Orchestration is allowing different agents to work together by making them known to each other and providing good documentation about what each agent is good at.

There are two types of orchestration:

Manager: One agent with access to the other agents as tools. Calls and waits on them as part of its own workflow.

Example: "Translate this text into French, Italian and Spanish". Manager will send the request to an agent focussed on each language. Collects the responses and returns the result to the user.

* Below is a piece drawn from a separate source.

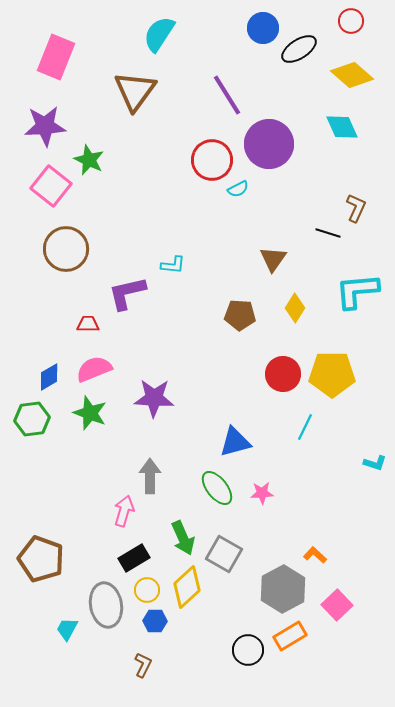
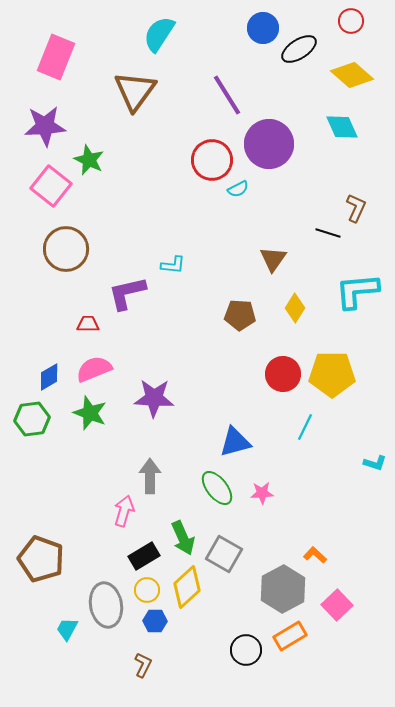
black rectangle at (134, 558): moved 10 px right, 2 px up
black circle at (248, 650): moved 2 px left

Decentralised agents: Agents that know about other agents as tools and can determine that the workflow should be handed over to a specific agent, terminating its involvement in the workflow.

Example:
Welcome agent can receive customer call, determine the nature of the call and transfer the request to an agent that can take over - agent to handle complaints, agent to handle refunds, etc.

Guardrails

Guardrails can be implemented as agents that evaluate the output of the agents working on reaching the goal.

Layered approach:
Start with general guards such as:

  • data privacy risks
  • reputation risks

Other types of guards:

  • relevance
  • safety
  • PII
  • moderation
  • tool risks
  • output validation

Lastly, guardrails can be added against specific real world cases where previous guards failed.

Optimistic execution: Guards can run concurrently with some of the steps and only intervene when their conditions are breached. At this point it might be necessary for human intervention.

Conclusion

Agents represent a new era where software can reason through ambiguity and navigate complex workflows autonomously.

Foundations of good models:

  • capable models
  • well-defined tools
  • clear instructions

Start simple, with a single agent.
Validate use-case.
Evolve into multi-agent orchestration when it becomes necessary.